I worked at a company that built a homegrown container PaaS on ECS. Doing that today would be insane with the plethora of container solutions available now. “Why aren’t you using Kubernetes?” Well, four years ago when we started, Kubernetes didn’t exist. Even Docker was just in its infancy. And it’s not exactly a flick of a switch to move multiple production environments to a new container runtime, not to mention the politicking with leadership to convince them it’s worth it to not ship any new code for the next quarter as we rearchitect our entire platform. Oh, and now the people behind the original solution are no longer with the company. Good luck! And this is on the timescale of about five years. That’s maybe like one generation of engineers at the company at most—nothing compared to the decades or more software usually lives (an interesting observation is that timescale, I think, is proportional to the size of an organization). Don’t underestimate momentum, but also don’t underestimate changing circumstances, even on a small time horizon.

The point is, stop looking at technology in a vacuum. There are many facets to consider. Likewise, decisions are not made in a vacuum. Part of this is just being an empathetic engineer. The corollary to this is you don’t need to adopt every bleeding-edge tech that comes out to be successful, but the bigger point is software is about storytelling. The question you should be asking is how does your organization tell those stories? Are you deliberate or is it left to tribal knowledge and hearsay? Is it something you truly value and prioritize or simply a byproduct?

Documentation is good, but the trouble with documentation is it’s usually haphazard and stagnant. It’s also usually documentation of how and not why. Documenting intent can go a long way, and understanding the why is a good way to develop empathy. Code survives us. There’s a fantastic talk by Bryan Cantrill on oral tradition in software engineering where he talks about this. People care about intent. Specifically, when you write software, people care what you think. As Bryan puts it, future generations of programmers want to understand your intent so they can abide by it, so we need to tell them what our intent was. We need to broadcast it. Good code comments are an example of this. They give you a narrative of not only what’s going on, but why. When we write software, we write it for future generations, and that’s the most underestimated thing in all of software. Documenting intent also allows you to document your values, and that allows the people who come after you to continue to uphold them.

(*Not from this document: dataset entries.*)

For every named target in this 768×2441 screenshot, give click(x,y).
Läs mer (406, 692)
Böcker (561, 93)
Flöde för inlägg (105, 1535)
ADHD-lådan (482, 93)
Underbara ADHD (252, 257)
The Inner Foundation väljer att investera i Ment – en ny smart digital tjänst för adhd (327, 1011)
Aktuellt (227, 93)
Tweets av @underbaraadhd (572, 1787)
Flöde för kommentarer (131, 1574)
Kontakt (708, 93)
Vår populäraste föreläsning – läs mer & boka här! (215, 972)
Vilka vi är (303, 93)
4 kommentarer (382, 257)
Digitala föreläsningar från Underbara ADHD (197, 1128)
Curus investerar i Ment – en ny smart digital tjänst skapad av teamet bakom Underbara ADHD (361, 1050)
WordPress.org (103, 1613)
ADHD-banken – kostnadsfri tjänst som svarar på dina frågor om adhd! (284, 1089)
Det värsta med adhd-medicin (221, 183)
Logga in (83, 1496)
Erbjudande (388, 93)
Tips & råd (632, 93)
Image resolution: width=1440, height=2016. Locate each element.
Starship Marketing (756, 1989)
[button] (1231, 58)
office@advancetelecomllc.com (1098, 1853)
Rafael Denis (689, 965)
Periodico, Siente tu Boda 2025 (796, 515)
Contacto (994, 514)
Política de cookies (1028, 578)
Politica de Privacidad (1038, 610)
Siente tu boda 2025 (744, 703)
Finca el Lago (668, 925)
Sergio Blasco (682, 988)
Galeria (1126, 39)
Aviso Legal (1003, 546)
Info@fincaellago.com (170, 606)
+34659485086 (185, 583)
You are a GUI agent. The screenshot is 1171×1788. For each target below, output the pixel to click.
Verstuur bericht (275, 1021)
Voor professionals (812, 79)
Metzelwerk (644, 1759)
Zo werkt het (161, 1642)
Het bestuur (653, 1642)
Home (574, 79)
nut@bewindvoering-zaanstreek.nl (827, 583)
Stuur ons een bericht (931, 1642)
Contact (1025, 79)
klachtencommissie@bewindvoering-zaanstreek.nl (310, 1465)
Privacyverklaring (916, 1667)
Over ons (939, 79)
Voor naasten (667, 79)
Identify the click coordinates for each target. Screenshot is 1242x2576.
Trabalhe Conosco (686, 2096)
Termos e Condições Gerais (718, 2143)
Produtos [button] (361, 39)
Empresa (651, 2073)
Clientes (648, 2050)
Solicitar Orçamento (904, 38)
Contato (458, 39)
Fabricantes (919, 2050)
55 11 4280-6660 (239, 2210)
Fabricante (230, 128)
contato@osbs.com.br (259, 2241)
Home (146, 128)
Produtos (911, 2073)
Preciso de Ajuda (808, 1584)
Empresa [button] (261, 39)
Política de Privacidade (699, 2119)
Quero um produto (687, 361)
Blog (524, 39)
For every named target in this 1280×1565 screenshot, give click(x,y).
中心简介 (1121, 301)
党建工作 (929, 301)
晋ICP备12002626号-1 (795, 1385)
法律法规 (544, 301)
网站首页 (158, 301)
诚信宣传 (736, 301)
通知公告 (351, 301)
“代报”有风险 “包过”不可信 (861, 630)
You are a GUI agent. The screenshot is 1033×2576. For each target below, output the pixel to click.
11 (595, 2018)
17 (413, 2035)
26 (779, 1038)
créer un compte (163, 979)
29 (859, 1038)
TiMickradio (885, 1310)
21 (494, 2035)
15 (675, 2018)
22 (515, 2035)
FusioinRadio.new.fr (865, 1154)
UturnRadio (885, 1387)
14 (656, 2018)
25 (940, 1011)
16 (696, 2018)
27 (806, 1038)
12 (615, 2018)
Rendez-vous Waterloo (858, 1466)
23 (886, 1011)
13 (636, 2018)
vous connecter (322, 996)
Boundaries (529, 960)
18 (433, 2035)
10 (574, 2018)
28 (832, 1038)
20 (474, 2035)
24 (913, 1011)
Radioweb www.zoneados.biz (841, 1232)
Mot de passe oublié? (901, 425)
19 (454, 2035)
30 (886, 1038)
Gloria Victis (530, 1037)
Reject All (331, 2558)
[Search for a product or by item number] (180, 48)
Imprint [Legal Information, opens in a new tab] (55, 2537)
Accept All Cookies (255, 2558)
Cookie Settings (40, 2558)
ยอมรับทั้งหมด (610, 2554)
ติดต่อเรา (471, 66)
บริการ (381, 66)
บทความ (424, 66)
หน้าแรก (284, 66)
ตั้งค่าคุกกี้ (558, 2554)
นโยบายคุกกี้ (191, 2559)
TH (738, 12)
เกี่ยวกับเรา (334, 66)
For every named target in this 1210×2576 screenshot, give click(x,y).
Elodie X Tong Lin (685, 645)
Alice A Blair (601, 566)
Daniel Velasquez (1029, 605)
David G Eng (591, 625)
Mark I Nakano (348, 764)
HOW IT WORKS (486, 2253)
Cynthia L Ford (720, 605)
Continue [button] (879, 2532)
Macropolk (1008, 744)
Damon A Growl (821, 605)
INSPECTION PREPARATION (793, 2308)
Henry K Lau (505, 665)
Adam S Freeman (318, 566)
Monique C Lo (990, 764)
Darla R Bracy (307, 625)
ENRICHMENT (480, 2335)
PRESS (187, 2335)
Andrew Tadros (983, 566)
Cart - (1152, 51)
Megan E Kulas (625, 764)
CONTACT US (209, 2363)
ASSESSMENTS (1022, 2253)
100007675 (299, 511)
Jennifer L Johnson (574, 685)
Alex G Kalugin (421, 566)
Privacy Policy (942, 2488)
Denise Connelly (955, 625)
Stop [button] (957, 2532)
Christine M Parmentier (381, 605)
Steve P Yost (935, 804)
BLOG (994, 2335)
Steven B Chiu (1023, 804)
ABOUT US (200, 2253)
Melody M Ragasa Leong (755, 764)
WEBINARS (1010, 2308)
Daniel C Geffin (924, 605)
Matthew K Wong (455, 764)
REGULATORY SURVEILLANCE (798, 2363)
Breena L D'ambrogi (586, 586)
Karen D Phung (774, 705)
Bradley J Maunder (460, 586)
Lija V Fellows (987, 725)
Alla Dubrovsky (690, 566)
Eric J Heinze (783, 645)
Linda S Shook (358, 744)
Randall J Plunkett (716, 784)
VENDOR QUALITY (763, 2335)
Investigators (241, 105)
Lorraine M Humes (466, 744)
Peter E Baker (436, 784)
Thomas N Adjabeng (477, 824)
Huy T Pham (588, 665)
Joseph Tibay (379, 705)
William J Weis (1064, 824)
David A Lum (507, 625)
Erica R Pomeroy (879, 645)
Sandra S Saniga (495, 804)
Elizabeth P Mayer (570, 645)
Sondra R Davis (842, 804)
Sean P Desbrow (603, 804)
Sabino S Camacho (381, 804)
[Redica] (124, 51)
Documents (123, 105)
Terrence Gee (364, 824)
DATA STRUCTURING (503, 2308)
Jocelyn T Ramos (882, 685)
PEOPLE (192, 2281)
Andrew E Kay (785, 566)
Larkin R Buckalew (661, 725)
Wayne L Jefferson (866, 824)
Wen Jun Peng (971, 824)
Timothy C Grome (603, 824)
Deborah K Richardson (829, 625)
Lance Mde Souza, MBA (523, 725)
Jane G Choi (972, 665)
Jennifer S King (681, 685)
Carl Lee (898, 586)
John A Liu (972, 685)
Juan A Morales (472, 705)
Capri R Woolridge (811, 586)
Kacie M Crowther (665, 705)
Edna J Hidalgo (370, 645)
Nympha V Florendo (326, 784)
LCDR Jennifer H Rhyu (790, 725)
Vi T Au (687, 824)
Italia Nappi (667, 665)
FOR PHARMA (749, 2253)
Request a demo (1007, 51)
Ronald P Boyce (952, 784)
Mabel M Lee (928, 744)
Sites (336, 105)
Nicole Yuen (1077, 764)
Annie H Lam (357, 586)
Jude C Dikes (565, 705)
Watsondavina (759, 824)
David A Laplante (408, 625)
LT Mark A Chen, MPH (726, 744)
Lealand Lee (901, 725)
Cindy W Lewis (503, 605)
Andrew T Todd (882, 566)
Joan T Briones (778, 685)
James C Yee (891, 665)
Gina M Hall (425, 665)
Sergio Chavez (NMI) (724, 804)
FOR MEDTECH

Storytelling in software is important. Without it, software archeology is simply the study of puzzles created by time and neglect. When an organization doesn’t record its history, it’s bound to repeat the same mistakes. A company’s memory is comprised of its people, but the fact is people churn. Knowing how you got here often helps you with getting to where you want to be. Storytelling is how we transcend generational gaps and the inevitable changing of the old guard to the new guard in a maturing engineering organization. The same is true when we expand that to the entire industry. We’re too memoryless—shipping code and not looking back, discovering everything old that is new again, and simply not appreciating our lineage.